(Beginning of Data under study)

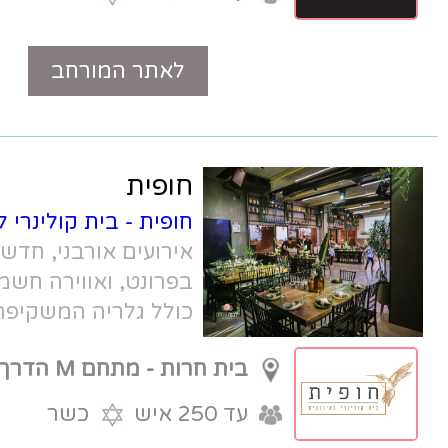
לאתר המורחב
טלפון
חופית
חופית - בית קולינרי לאירועים
- מתחם
אירועים אורבני, חדשני, עם קולינריה
בפרונט, ואווירה חשמל. חלל האירועים
כולל גלריה המשקיפה לים, ואולם
אירועים מודרני ומטבח שקוף.
בית חרות - מתחם M הדרך
עד 250 איש
כשר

(End of Data under study)

### About this task
Return all the data exactly, pictures omitted.

### Exercise answer
לאתר המורחב
טלפון
חופית
חופית - בית קולינרי לאירועים
- מתחם
אירועים אורבני, חדשני, עם קולינריה
בפרונט, ואווירה חשמל. חלל האירועים
כולל גלריה המשקיפה לים, ואולם
אירועים מודרני ומטבח שקוף.
בית חרות - מתחם M הדרך
עד 250 איש
כשר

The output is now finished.